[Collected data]
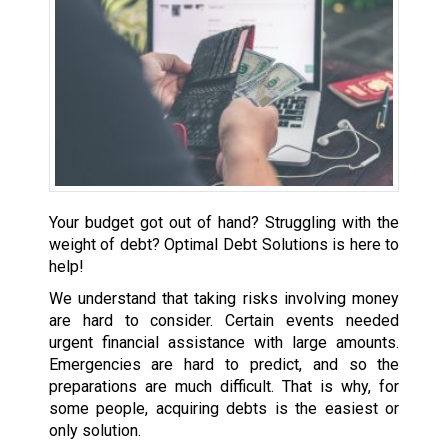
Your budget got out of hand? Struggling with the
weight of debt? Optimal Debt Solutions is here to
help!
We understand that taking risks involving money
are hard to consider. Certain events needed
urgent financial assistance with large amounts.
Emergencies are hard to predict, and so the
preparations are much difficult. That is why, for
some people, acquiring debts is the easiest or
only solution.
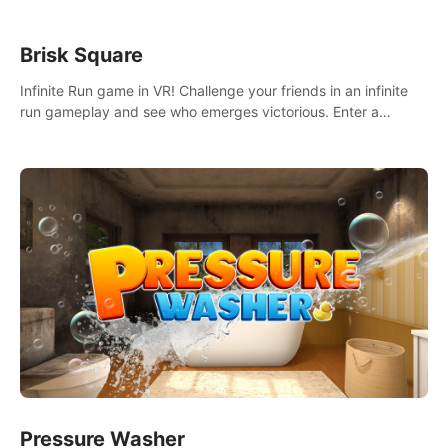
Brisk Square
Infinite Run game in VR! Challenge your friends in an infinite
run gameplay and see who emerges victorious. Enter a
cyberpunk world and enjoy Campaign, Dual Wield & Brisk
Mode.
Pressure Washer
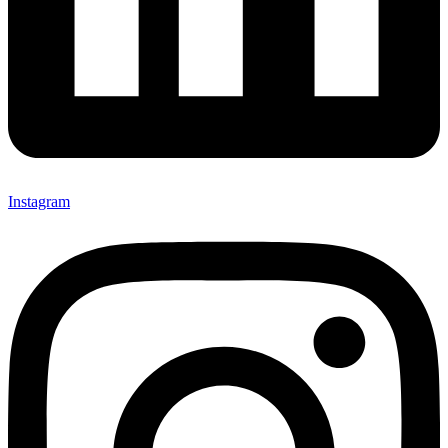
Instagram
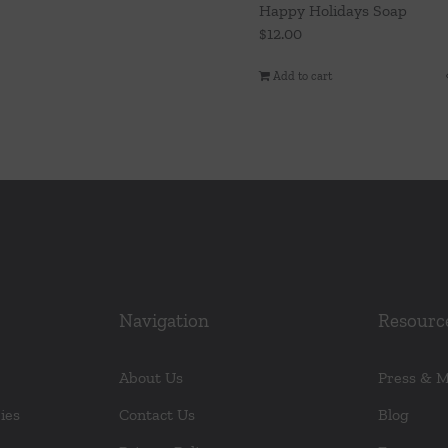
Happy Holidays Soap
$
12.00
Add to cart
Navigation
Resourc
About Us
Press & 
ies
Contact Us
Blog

---

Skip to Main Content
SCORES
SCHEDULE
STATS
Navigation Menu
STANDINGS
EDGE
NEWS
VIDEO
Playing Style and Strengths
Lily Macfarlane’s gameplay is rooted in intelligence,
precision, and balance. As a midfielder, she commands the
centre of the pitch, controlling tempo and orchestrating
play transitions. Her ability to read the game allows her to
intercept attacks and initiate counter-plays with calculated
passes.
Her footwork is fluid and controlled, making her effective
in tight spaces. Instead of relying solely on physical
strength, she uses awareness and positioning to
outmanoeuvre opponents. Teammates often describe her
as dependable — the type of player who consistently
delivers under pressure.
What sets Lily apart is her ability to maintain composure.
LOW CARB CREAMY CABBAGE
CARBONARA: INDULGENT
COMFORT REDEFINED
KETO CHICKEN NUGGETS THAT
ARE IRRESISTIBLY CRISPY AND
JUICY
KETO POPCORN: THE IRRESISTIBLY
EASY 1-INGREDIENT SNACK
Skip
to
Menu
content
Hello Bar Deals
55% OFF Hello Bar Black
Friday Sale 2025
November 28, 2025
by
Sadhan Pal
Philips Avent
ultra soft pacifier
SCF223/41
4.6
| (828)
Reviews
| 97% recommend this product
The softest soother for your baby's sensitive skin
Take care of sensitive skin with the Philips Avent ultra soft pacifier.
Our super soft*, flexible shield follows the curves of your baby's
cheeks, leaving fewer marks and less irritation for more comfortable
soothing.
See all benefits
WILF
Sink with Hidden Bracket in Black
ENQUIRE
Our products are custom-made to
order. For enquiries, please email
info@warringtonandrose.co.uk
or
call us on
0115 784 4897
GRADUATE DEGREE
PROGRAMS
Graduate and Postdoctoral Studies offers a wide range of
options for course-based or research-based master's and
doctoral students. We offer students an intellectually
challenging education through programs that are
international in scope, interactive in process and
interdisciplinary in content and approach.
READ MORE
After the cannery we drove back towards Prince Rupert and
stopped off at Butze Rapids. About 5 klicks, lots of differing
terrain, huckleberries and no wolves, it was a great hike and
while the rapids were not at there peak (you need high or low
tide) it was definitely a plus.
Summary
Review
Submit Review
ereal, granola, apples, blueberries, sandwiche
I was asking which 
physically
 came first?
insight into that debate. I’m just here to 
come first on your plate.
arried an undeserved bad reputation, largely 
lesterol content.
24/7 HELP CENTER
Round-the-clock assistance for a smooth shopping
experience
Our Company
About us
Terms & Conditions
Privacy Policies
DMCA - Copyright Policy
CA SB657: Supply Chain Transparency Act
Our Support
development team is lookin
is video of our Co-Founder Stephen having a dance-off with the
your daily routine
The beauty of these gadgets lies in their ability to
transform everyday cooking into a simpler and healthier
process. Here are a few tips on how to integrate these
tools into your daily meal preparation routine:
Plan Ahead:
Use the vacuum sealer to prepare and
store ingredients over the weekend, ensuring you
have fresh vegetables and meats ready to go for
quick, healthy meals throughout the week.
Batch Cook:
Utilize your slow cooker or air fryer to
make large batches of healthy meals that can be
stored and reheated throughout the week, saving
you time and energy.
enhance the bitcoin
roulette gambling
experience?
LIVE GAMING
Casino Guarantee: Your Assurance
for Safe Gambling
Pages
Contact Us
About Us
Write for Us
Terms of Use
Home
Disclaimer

Your instructions
Each line holding "assistance" in the records should be copied out.

Written answer
urgent financial assistance with large amounts.
Round-the-clock assistance for a smooth shopping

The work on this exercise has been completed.